Five years of experience at a tax agency job and possession of a business license to provide this service are among criteria needed to become a representative. ERCA is responsible for evaluating the competence of agents and monitoring their activities.
The agent will represent the clients regarding every aspect of tax related issues including declaring taxes, complaints and representing their interests.
The law was deemed necessary because tax payers wanted a professional to help them navigate the tax system.
ERCA will give trainings prior to issuing a license to the agents followed by a written test. A candidate must score above 50% to get a competence certificate, according to the draft.
Two different levels of licenses are being presented by the draft where one is an agent who can represent every type of taxpayer and another is an agent which cannot represent Level A taxpayers.
The agents are prohibited from declining to answer clarification presented by the Authority, undertaking activities without renewing their license and undertaking agent activities which are not in the permitted levels and in addition, must follow other income tax laws.
The national Audit Board believes only accountants should be allowed to be tax agents and not other degree holders.
“If the role of the tax agent is limited to liaison responsibility we can agree but if the activity is extended to the entire financial activities it will be a regrettable decision by the government,” said Gashe Yemane Desta, CEO of the board.
Gashe believes that the application of the directive will incur additional cost to the tax payer who will be obliged to hire an auditor to do the financial work and to hire an agent to communicate with the Authority.

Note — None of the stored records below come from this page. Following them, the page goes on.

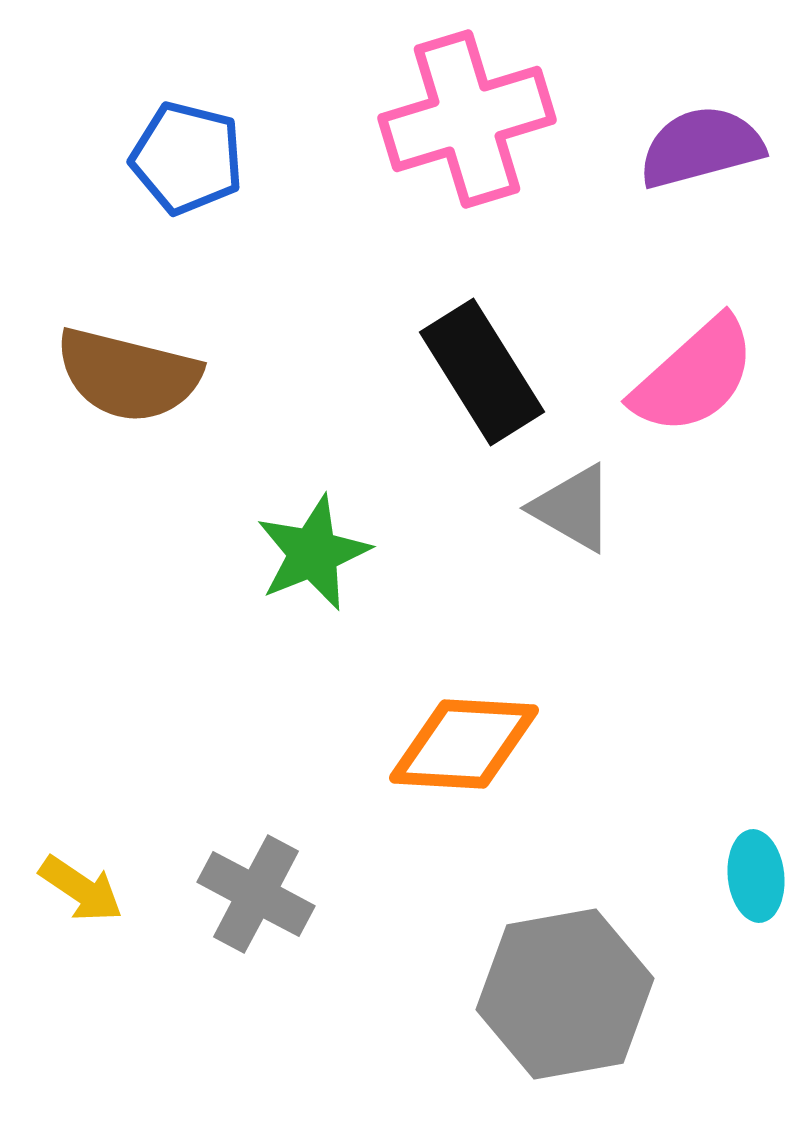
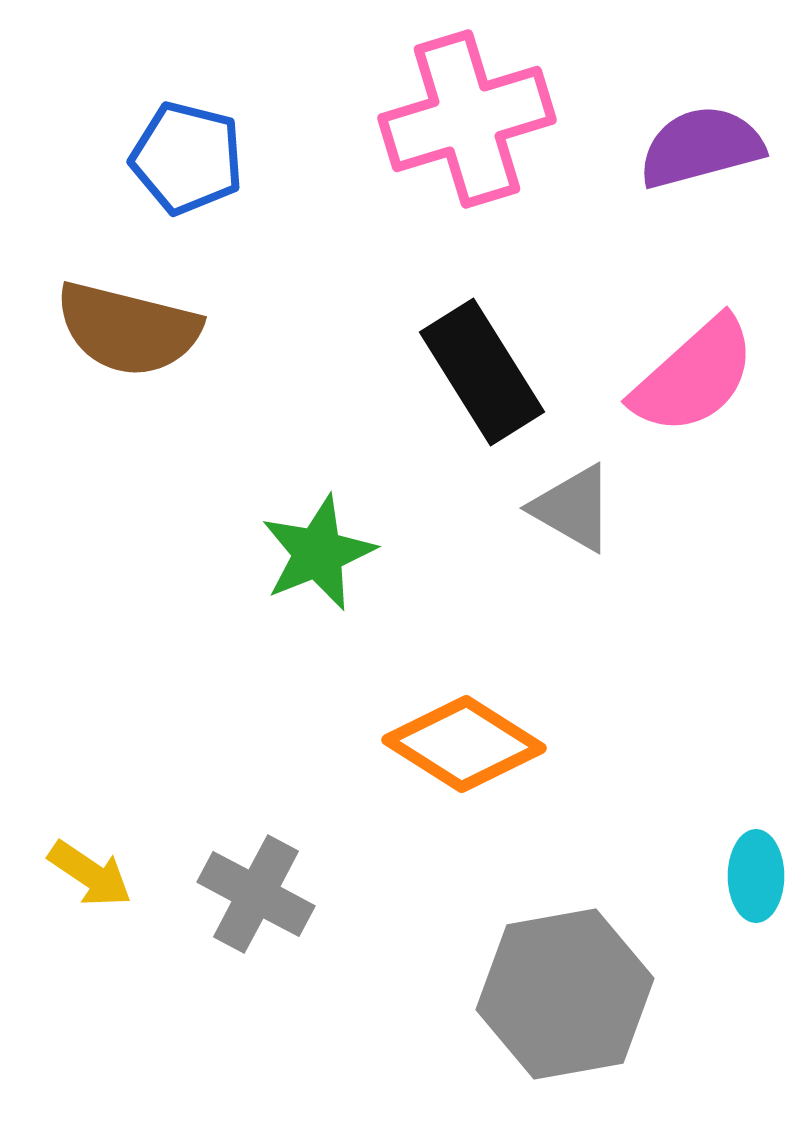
brown semicircle: moved 46 px up
green star: moved 5 px right
orange diamond: rotated 29 degrees clockwise
cyan ellipse: rotated 6 degrees clockwise
yellow arrow: moved 9 px right, 15 px up
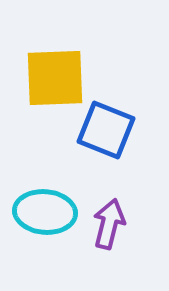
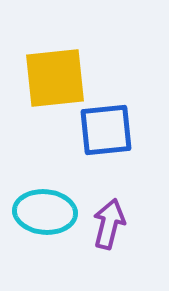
yellow square: rotated 4 degrees counterclockwise
blue square: rotated 28 degrees counterclockwise
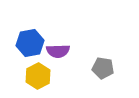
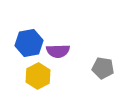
blue hexagon: moved 1 px left
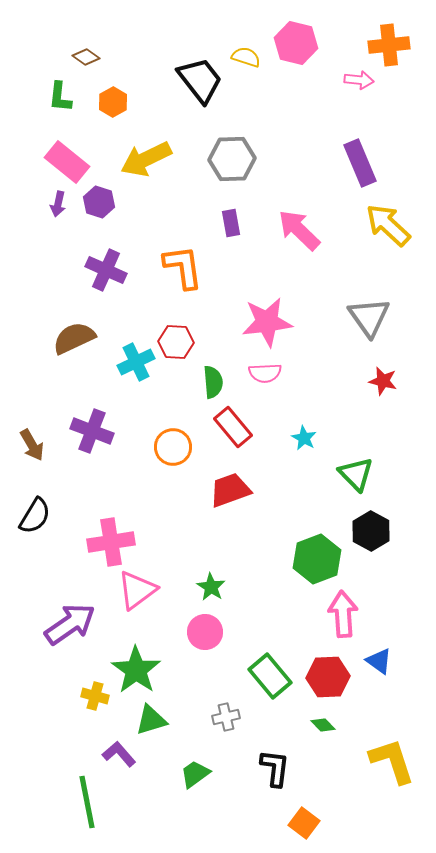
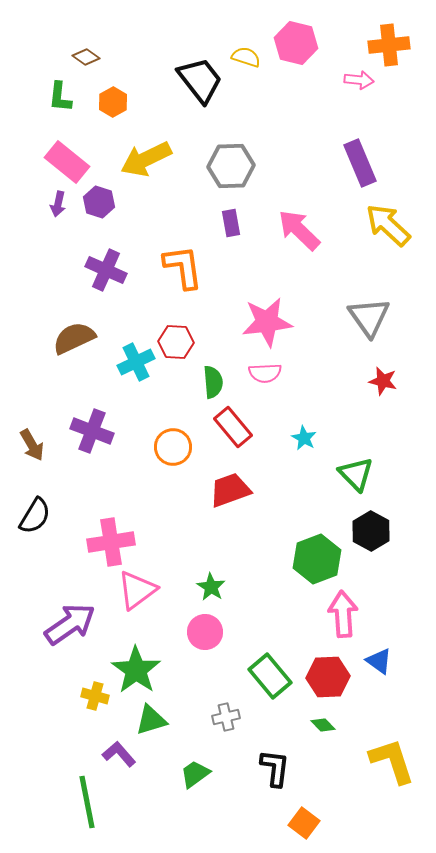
gray hexagon at (232, 159): moved 1 px left, 7 px down
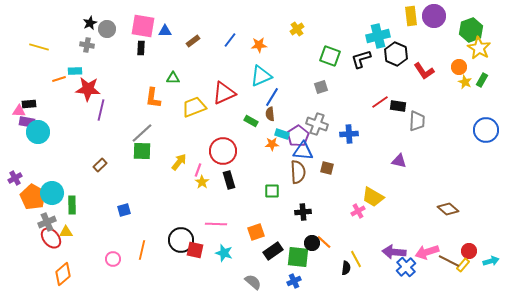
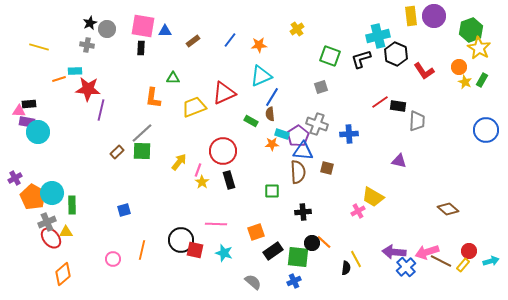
brown rectangle at (100, 165): moved 17 px right, 13 px up
brown line at (449, 261): moved 8 px left
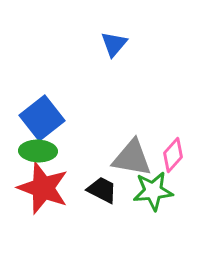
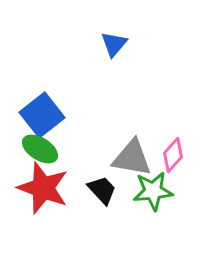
blue square: moved 3 px up
green ellipse: moved 2 px right, 2 px up; rotated 30 degrees clockwise
black trapezoid: rotated 20 degrees clockwise
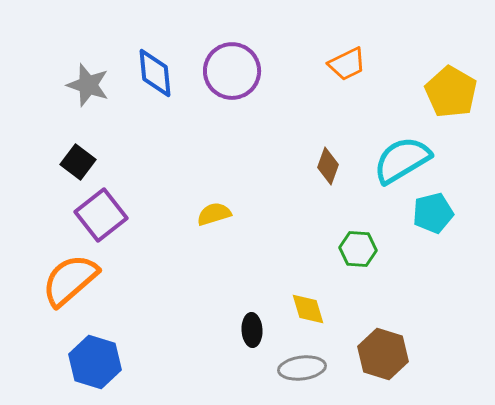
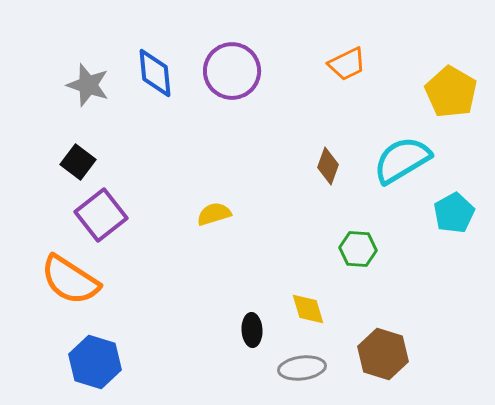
cyan pentagon: moved 21 px right; rotated 15 degrees counterclockwise
orange semicircle: rotated 106 degrees counterclockwise
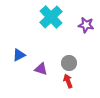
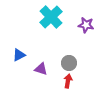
red arrow: rotated 32 degrees clockwise
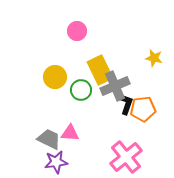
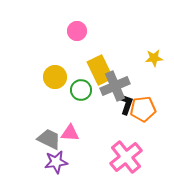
yellow star: rotated 18 degrees counterclockwise
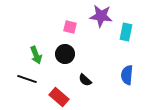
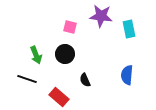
cyan rectangle: moved 3 px right, 3 px up; rotated 24 degrees counterclockwise
black semicircle: rotated 24 degrees clockwise
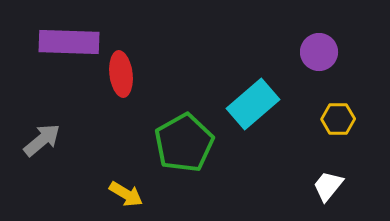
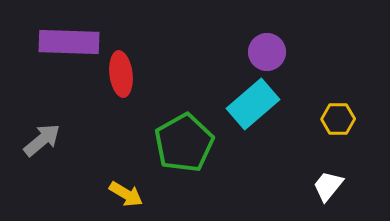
purple circle: moved 52 px left
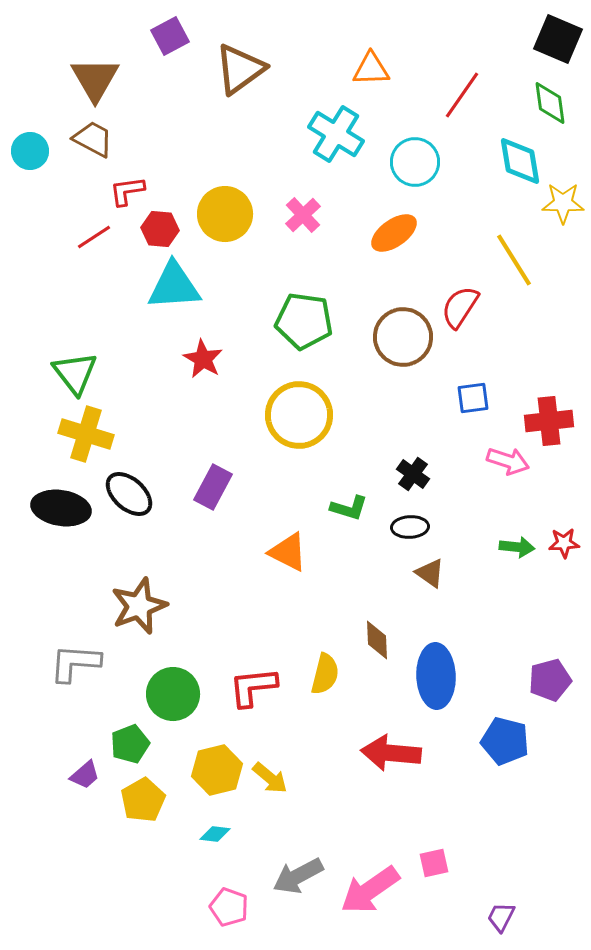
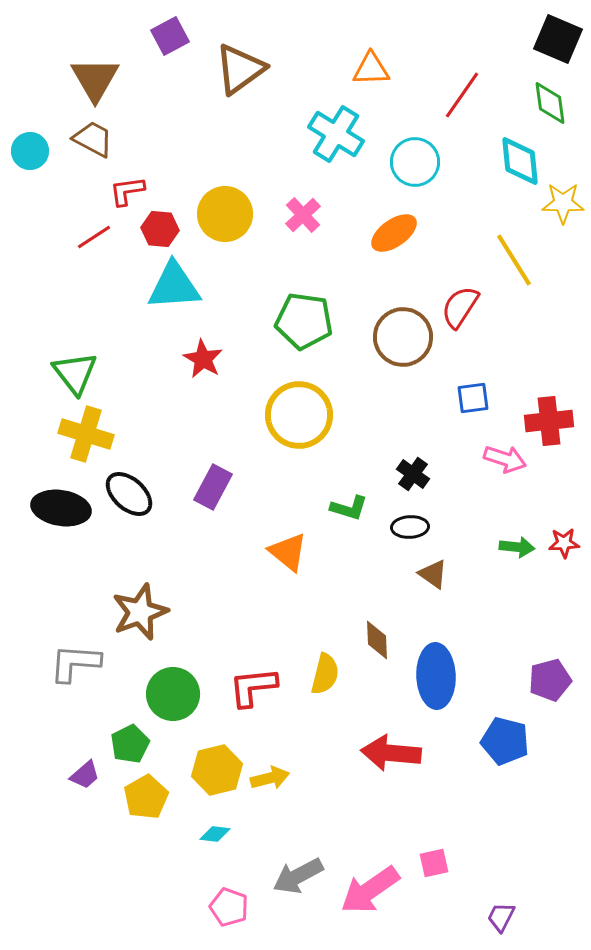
cyan diamond at (520, 161): rotated 4 degrees clockwise
pink arrow at (508, 461): moved 3 px left, 2 px up
orange triangle at (288, 552): rotated 12 degrees clockwise
brown triangle at (430, 573): moved 3 px right, 1 px down
brown star at (139, 606): moved 1 px right, 6 px down
green pentagon at (130, 744): rotated 6 degrees counterclockwise
yellow arrow at (270, 778): rotated 54 degrees counterclockwise
yellow pentagon at (143, 800): moved 3 px right, 3 px up
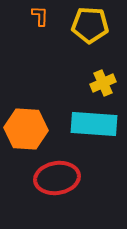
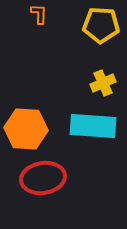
orange L-shape: moved 1 px left, 2 px up
yellow pentagon: moved 11 px right
cyan rectangle: moved 1 px left, 2 px down
red ellipse: moved 14 px left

He cited the United Sates’ experience of allowing agents from other professions because of the imbalance between the business community and professionals which he believes to be not the case in Ethiopia.
“There are enough accountants in Ethiopia which can do the professional work,” he said.
The bill also demanded a guarantee of 10,000 birr for a level one agent and 50,000 birr for level two agents.
The draft will come into effective after the Minister, Abraham Tekeste (PhD), of MoFEC signed its approval.